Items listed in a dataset
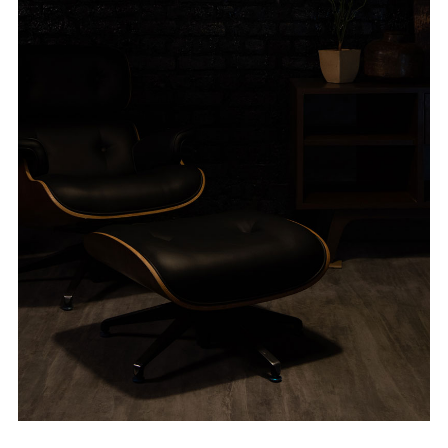
ABOUT VIZION
INFRASTRUCTURE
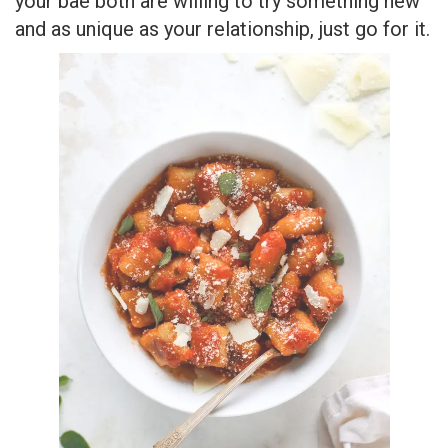
your bae both are willing to try something new
and as unique as your relationship, just go for it.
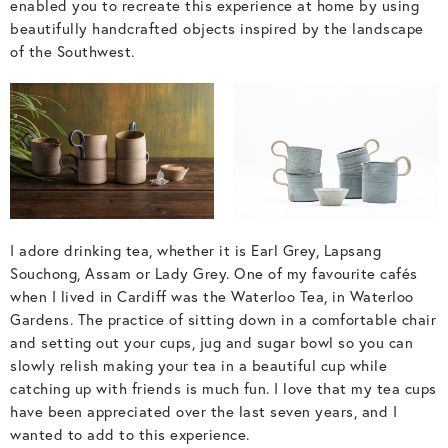
enabled you to recreate this experience at home by using
beautifully handcrafted objects inspired by the landscape
of the Southwest.
I adore drinking tea, whether it is Earl Grey, Lapsang
Souchong, Assam or Lady Grey. One of my favourite cafés
when I lived in Cardiff was the Waterloo Tea, in Waterloo
Gardens. The practice of sitting down in a comfortable chair
and setting out your cups, jug and sugar bowl so you can
slowly relish making your tea in a beautiful cup while
catching up with friends is much fun. I love that my tea cups
have been appreciated over the last seven years, and I
wanted to add to this experience.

# YOUR INSTRUCTIONS
Tally the lines of the entries that include the word "cups" and give only the total.

# ANSWER FOR THE TASK
2